MEPs also reopened their long-running campaign against the European Parliament’s monthly trip to Strasbourg.

German Christian Democrat MEP Peter Liese called on the parliamentary authorities to abandon the trip to Strasbourg until April, because “if we ask everyone to save energy, it is not responsible to heat two buildings and to make unnecessary trips.

Ireland

Chart
The Irish “reduce your use” campaign to reduce energy consumption. Photograph: Irish Government

A government campaign “Reduce your consumption” urges the public to use cookers, dryers, washing machines and kettles efficiently and, if possible, outside peak hours from 4 p.m. to 7 p.m.

The government of the car-dependent country also asks motorists to drive more slowly, maintain tire pressure and drive smoothly to save energy consumption. It also encourages them to opt for one trip per week for walking, cycling or public transport.

Ireland has delayed switching on the heating at the Dáil. In September, several parliamentarians complained about the cold, but staff running the resort said they wanted to lead by example.

In an email, officials said the heating would not be turned on until Oct. 3 at the earliest. After four days of exemplarity, the heating was turned on.

Germany

Brandenburg Gate
The Brandenburg Gate in Berlin, Germany. Photography: Annegret Hilse/Reuters

Public monuments, including the Brandenburg Gate in Berlin, public buildings and billboards may only be illuminated between 4 p.m. and 10 p.m., except during cultural festivals.

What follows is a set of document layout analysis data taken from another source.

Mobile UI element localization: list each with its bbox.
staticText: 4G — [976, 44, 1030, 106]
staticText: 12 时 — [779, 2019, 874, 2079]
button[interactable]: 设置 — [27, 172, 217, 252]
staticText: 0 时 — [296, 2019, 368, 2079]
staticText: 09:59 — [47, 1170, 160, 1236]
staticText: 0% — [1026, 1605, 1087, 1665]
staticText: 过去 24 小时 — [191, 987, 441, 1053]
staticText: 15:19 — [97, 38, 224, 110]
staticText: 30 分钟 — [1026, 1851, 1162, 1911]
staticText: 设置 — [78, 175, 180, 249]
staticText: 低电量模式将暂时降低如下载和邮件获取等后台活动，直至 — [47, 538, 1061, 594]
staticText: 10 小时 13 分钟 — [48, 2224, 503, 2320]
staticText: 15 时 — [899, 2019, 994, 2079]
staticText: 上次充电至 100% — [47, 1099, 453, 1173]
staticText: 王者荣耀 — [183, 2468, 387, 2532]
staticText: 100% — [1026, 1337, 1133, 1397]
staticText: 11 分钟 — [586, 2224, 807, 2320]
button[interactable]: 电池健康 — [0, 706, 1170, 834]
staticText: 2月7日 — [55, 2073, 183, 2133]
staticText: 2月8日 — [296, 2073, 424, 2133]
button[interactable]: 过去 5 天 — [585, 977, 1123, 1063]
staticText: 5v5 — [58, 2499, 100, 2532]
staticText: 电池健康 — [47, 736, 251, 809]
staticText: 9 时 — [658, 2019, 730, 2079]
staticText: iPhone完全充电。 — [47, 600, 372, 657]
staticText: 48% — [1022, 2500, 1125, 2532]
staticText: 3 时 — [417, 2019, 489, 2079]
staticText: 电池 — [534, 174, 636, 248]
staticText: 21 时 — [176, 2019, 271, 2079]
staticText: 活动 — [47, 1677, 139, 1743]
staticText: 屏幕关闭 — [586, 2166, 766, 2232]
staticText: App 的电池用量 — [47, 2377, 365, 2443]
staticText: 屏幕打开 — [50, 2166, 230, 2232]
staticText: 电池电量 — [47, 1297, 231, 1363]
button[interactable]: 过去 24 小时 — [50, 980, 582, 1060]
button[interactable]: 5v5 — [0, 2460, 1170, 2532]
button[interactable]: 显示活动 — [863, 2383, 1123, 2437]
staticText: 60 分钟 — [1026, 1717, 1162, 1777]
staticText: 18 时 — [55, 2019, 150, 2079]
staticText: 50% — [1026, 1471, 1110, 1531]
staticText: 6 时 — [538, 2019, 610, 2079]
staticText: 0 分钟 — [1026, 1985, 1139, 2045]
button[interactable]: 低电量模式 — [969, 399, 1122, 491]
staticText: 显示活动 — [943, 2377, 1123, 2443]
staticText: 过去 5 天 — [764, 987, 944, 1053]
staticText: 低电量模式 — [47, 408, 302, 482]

An annual festival of light shows in Berlin took place this week, but organizers said they managed to cut electricity consumption by 75% compared to last year.

The heating in the corridors of public buildings will be switched off. The maximum temperature in public administration offices is 19°C. There is no binding maximum temperature for homes, but private swimming pools should no longer be heated by electricity or gas, unless “urgently necessary for therapeutic use or to avoid damage to swimming pool technology. “.

Public swimming pool temperatures have also been lowered. Some municipalities have gone further and disabled instant hot water.

Hanover said hot water would not be available for handwashing or showers in public buildings, pool showers, sports halls and gymnasiums.

Italy

This spring’s Operation Thermostat has already led to a number of energy-saving measures, including the shutdown of public fountains.

The Italian government is asking homeowners to lower the central heating by 1°C and turn it off for an extra hour each day.

It also encourages people to take shorter showers, only use dishwashers and washing machines when fully loaded, and not leave appliances on standby.

Netherlands

The Dutch government is advising households and businesses to take measures to reduce their consumption, including reducing heating by 1 C.